İçinde satmak olan 9 kelime var. İçerisinde SATMAK bulunan kelimeler listesini scrabble oyununda ya da Türkçe araştırmalarınızda kullanabilirsiniz. Bir de başında satmak olan kelimeler listesine ya da Sonu satmak ile biten kelimeler listesine gözatmak isteyebilirsiniz.

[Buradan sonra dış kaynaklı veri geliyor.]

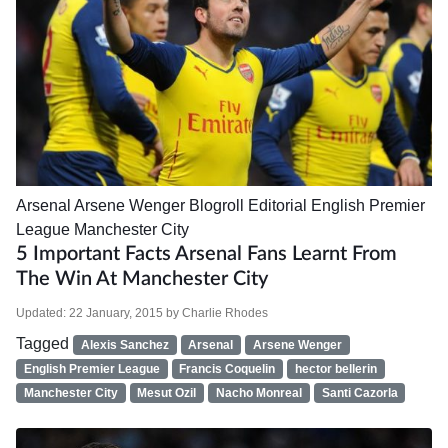
Arsenal
Arsene Wenger
Blogroll
Editorial
English Premier
League
Manchester City
5 Important Facts Arsenal Fans Learnt From
The Win At Manchester City
Updated:
22 January, 2015
by
Charlie Rhodes
Tagged
Alexis Sanchez
Arsenal
Arsene Wenger
English Premier League
Francis Coquelin
hector bellerin
Manchester City
Mesut Ozil
Nacho Monreal
Santi Cazorla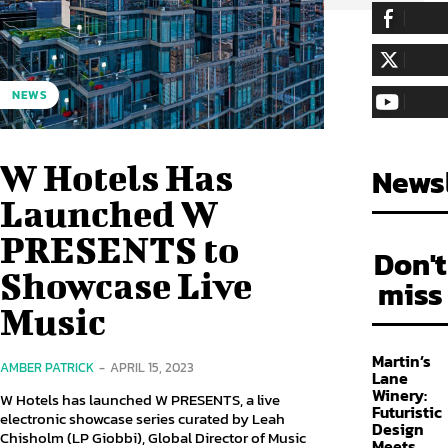
255,324
Fa
LIKE
128,657
Fol
NEWS
FOLLOW
97,058
Sub
SUBSCRIBE
W Hotels Has
Newsl
Launched W
PRESENTS to
Don't
Showcase Live
miss
Music
Martin’s
AMBER PATRICK
-
APRIL 15, 2023
Lane
Winery:
W Hotels has launched W PRESENTS, a live
Futuristic
electronic showcase series curated by Leah
Design
Chisholm (LP Giobbi), Global Director of Music
Meets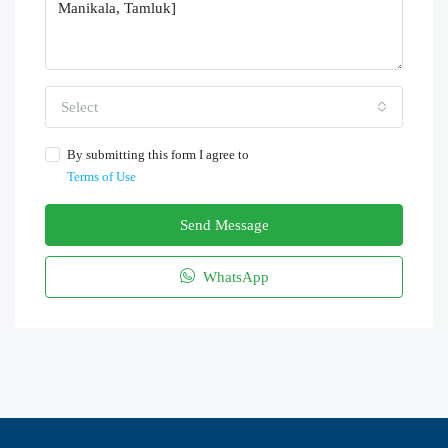
Select
By submitting this form I agree to
Terms of Use
Send Message
WhatsApp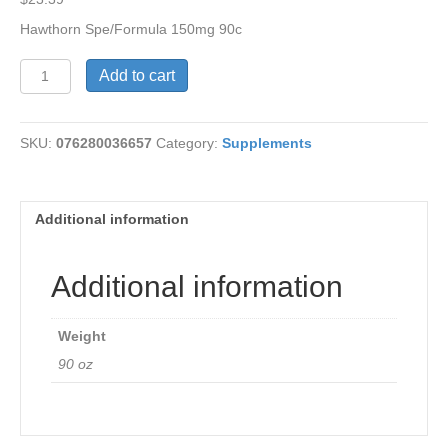
Hawthorn Spe/Formula 150mg 90c
Hawthorn
Add to cart
Spe/Formula
150mg
quantity
SKU:
076280036657
Category:
Supplements
Additional information
Additional information
Weight
90 oz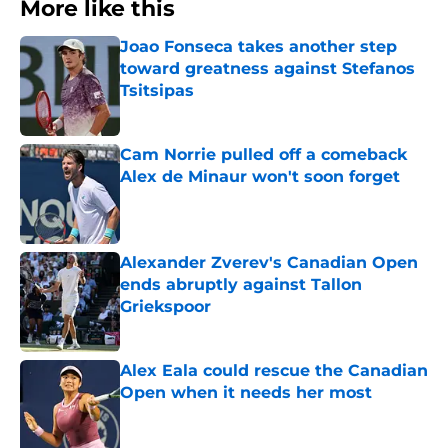
More like this
Joao Fonseca takes another step
toward greatness against Stefanos
Tsitsipas
Published by on Invalid Date
Cam Norrie pulled off a comeback
Alex de Minaur won't soon forget
Published by on Invalid Date
Alexander Zverev's Canadian Open
ends abruptly against Tallon
Griekspoor
Published by on Invalid Date
Alex Eala could rescue the Canadian
Open when it needs her most
Published by on Invalid Date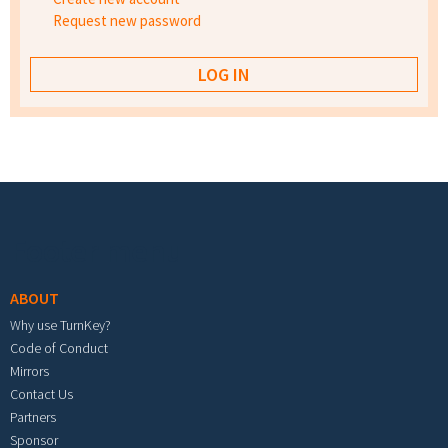
Request new password
Footer menu
ABOUT
Why use TurnKey?
Code of Conduct
Mirrors
Contact Us
Partners
Sponsor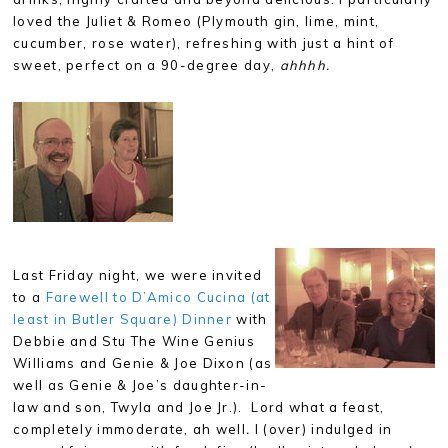
loved the Juliet & Romeo (Plymouth gin, lime, mint,
cucumber, rose water), refreshing with just a hint of
sweet, perfect on a 90-degree day,
ahhhh.
Last Friday night, we were invited
to a
Farewell to D’Amico Cucina (at
least in Butler Square) Dinner
with
Debbie and Stu The Wine Genius
Williams and Genie & Joe Dixon (as
well as Genie & Joe’s daughter-in-
law and son, Twyla and Joe Jr.). Lord what a feast,
completely immoderate, ah
well
.
I (over) indulged in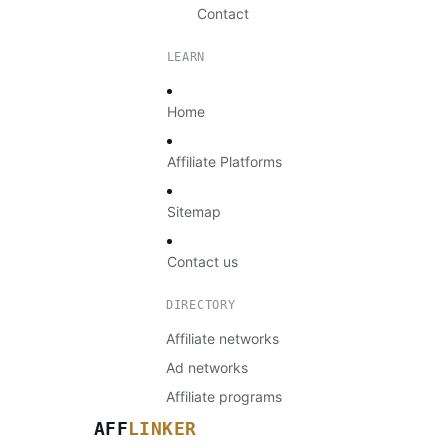
Contact
LEARN
Home
Affiliate Platforms
Sitemap
Contact us
DIRECTORY
Affiliate networks
Ad networks
Affiliate programs
AFF
LINKER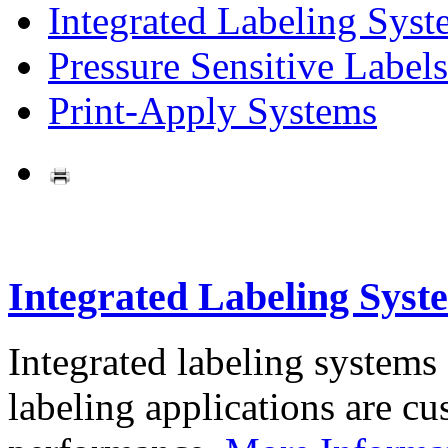
Integrated Labeling Syst
Pressure Sensitive Labels
Print-Apply Systems
Integrated Labeling Syst
Integrated labeling systems
labeling applications are cus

Ayrıca şunu da deneyebilirsiniz, İşlerinizi kolaylaştıracak bir kelime bulucu : Kelime bulma makinesi
Harf Sayısına Göre Kelimeler
DURAKSATMAK, DUYUMSATMAK, KANIKSATMAK
ANIMSATMAK
KAPSATMAK, TAVSATMAK
AKSATMAK, SUSATMAK
SATMAK
A A K M S T Harfleri İle Yazılabilecek Bazı Kelimeler
6 Harfli Kelimeler
MAKSAT, MASKAT, SATMAK
5 Harfli Kelimeler
AKSAM, ASKAT, ASMAK, ATMAK, KASMA, KATMA, MAKAS, MAKAT, MAKTA, MASAT, SAKAT, SATMA, TAKAS, TAKMA, TAKSA, TASMA
4 Harfli Kelimeler
AKMA, AKSA, ASMA, ATAK, ATMA, KAMA, KASA, KAST, MASA, MASK, SAAT, SAKA, TAAM, TAKA, TASA
3 Harfli Kelimeler
AKA, AKS, AMA, ASA, ASK, AST, ATA, KAM, KAS, KAT, MAS, MAT, SAK, SAM, TAK, TAM, TAS
2 Harfli Kelimeler
AK, AM, AS, AT, MA, TA
Daha kapsamlı sonuç için lütfen kelime bulma makinesini kullanın.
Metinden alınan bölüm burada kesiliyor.